Gospel Duets with Treasured Friends
- reviewed by Russ Breimeier Copyright Christianity Today International
- 2007 1 Apr
- This Old House (with Dolly Parton)
- Have a Little Talk with Jesus (with George Jones)
- In the Garden (with Alison Krauss)
- I See the Light (with Vince Gill)
- Jesus Loves Me (with Emmylou Harris)
- Precious Memories (with Pam Tillis)
- Swing Low, Sweet Chariot (with Kix Brooks)
- This Little Light of Mine (with Charlie Daniels)
- Unclouded Day (with Martina McBride)
- Where Could I Go but to the Lord (with Ronnie Dunn)
- Oh! Happy Day (with Huey Lewis)
Brenda Lee is in a class of legendary recording artists all her own. Having started her career as a child in the '50s, she performed at the Grand Ole Opry with Elvis when she was only 12, and The Beatles opened for her before she was 20. She would go on to sell more than 100 million albums with major hits like "I'm Sorry," "All Alone Am I," and her rendition of "Rockin' Around the Christmas Tree." She's also the first female artist to be inducted into both the Rock & Roll and Country Music Halls of Fame. Superstars ranging from Dolly Parton and Barbara Mandrell to Cyndi Lauper and Madonna have all claimed her as an influence.

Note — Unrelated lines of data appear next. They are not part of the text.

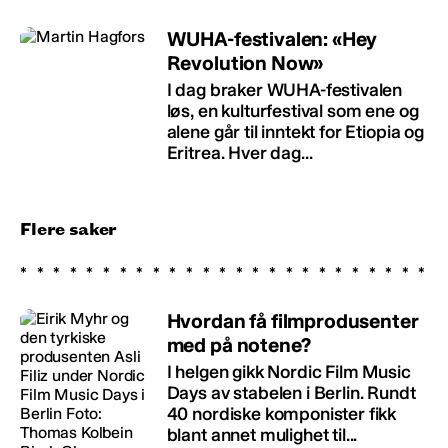
WUHA-festivalen: «Hey
Revolution Now»
I dag braker WUHA-festivalen
løs, en kulturfestival som ene og
alene går til inntekt for Etiopia og
Eritrea. Hver dag...
Flere saker
Hvordan få filmprodusenter
med på notene?
I helgen gikk Nordic Film Music
Days av stabelen i Berlin. Rundt
40 nordiske komponister fikk
blant annet mulighet til...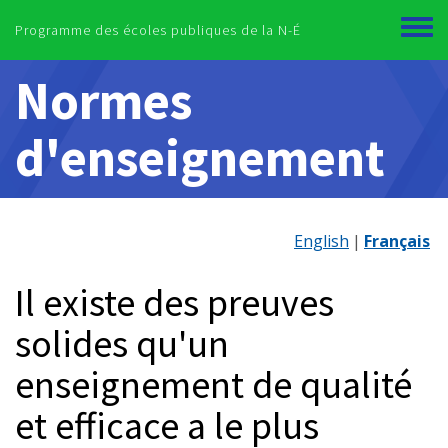
Skip to main content
Programme des écoles publiques de la N-É
Toggl
menu
Normes
d'enseignement
English
Français
Il existe des preuves
solides qu'un
enseignement de qualité
et efficace a le plus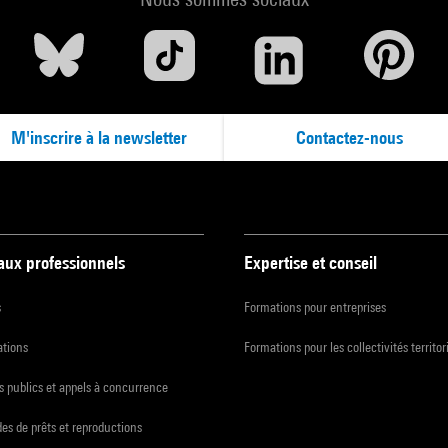
M'inscrire à la newsletter
Contactez-nous
 aux professionnels
Expertise et conseil
s
Formations pour entreprises
ations
Formations pour les collectivités territor
 publics et appels à concurrence
s de prêts et reproductions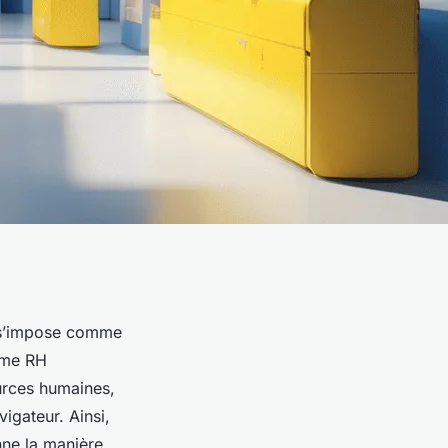
H s’impose comme
orme RH
urces humaines,
igateur. Ainsi,
nne la manière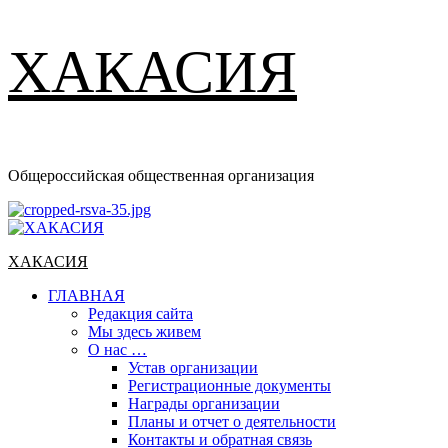
ХАКАСИЯ
Общероссийская общественная организация
Основное
меню
ХАКАСИЯ
ГЛАВНАЯ
Редакция сайта
Мы здесь живем
О нас …
Устав организации
Регистрационные документы
Награды организации
Планы и отчет о деятельности
Контакты и обратная связь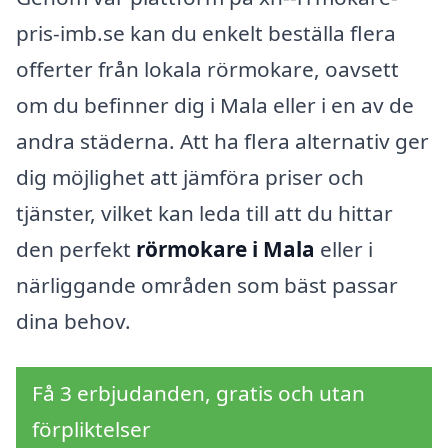
pris-imb.se kan du enkelt beställa flera
offerter från lokala rörmokare, oavsett
om du befinner dig i Mala eller i en av de
andra städerna. Att ha flera alternativ ger
dig möjlighet att jämföra priser och
tjänster, vilket kan leda till att du hittar
den perfekt
rörmokare i Mala
eller i
närliggande områden som bäst passar
dina behov.
Få 3 erbjudanden, gratis och utan
förpliktelser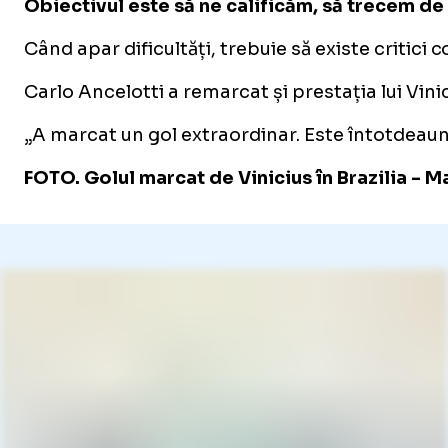
Obiectivul este să ne calificăm, să trecem d
Când apar dificultăți, trebuie să existe critici
Carlo Ancelotti a remarcat și prestația lui Vinic
„A marcat un gol extraordinar. Este întotdeaun
FOTO. Golul marcat de Vinicius în Brazilia - M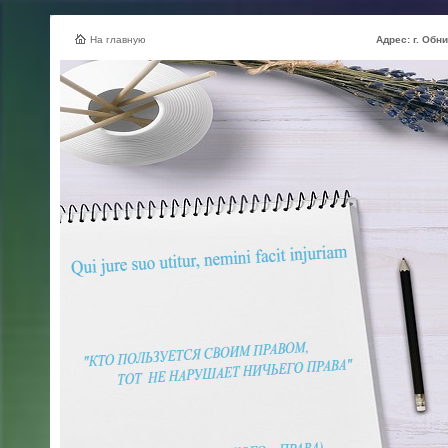
На главную
Адрес: г. Обнинск, ул.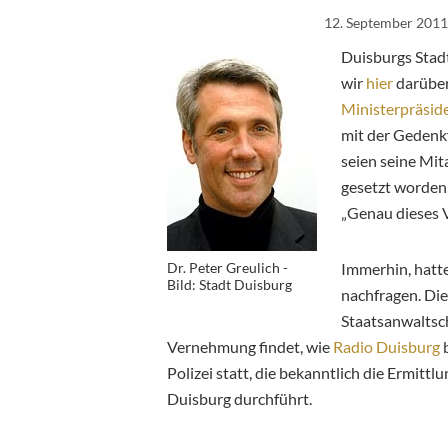
12. September 2011
Duisburgs Stadt
wir
hier
darüber
Ministerpräsid
mit der Gedenk
seien seine Mit
gesetzt worden
„Genau dieses V
Dr. Peter Greulich -
Immerhin, hatte
Bild: Stadt Duisburg
nachfragen. Die
Staatsanwaltsch
Vernehmung findet, wie
Radio Duisburg
b
Polizei statt, die bekanntlich die Ermitt
Duisburg durchführt.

She also happens to be a Christian, and is only now getting around to her first gospel project, like many country artists these days. As with projects from other legends (Ray Charles, Jerry Lee Lewis), she's teamed up with artists she's forged friendships and influenced to record Gospel Duets with Treasured Friends. The title says it all—a vocal "family reunion" reminiscent of those old TV specials with special guests.

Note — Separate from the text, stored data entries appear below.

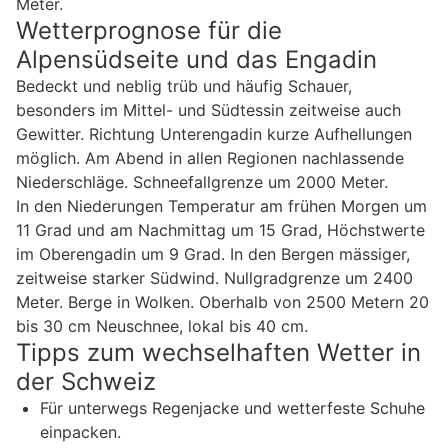
Meter.
Wetterprognose für die
Alpensüdseite und das Engadin
Bedeckt und neblig trüb und häufig Schauer,
besonders im Mittel- und Südtessin zeitweise auch
Gewitter. Richtung Unterengadin kurze Aufhellungen
möglich. Am Abend in allen Regionen nachlassende
Niederschläge. Schneefallgrenze um 2000 Meter.
In den Niederungen Temperatur am frühen Morgen um
11 Grad und am Nachmittag um 15 Grad, Höchstwerte
im Oberengadin um 9 Grad. In den Bergen mässiger,
zeitweise starker Südwind. Nullgradgrenze um 2400
Meter. Berge in Wolken. Oberhalb von 2500 Metern 20
bis 30 cm Neuschnee, lokal bis 40 cm.
Tipps zum wechselhaften Wetter in
der Schweiz
Für unterwegs Regenjacke und wetterfeste Schuhe
einpacken.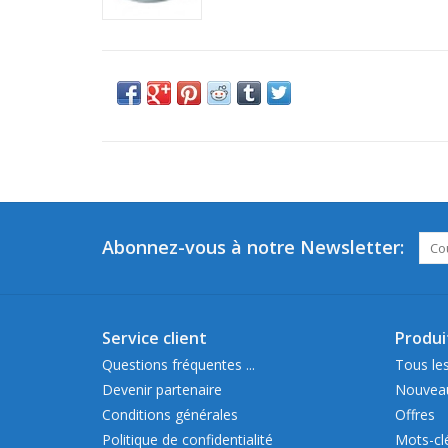
Abonnez-vous à notre Newsletter:
Service client
Produi
Questions fréquentes ...
Tous les
Devenir partenaire
Nouveau
Conditions générales
Offres
Politique de confidentialité
Mots-cl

Lee is still in fine voice considering she's in her early 60s—a little vibrato is to be expected. Her duet with Martina McBride ("Unclouded Day") is inspired, and the sprightly gospel rock of "This Little Light of Mine" with Charlie Daniels shows she remains Little Miss Dynamite. A delightfully soulful pop rendition of "Oh! Happy Day" (with a terrific sounding Huey Lewis) also brings inspiration to the project.
Otherwise, it's all a bit too predictable, with unimaginative country-pop arrangements of gospel standards. It probably took more time to coordinate schedules with the guest vocalists than it did to record such a brief 32-minute album. Oh it's a fun and charming expression of Lee's faith for sure, but relying primarily on nostalgia and celebrity value, Gospel Duets lacks the substance and effort that would have made it an event to remember.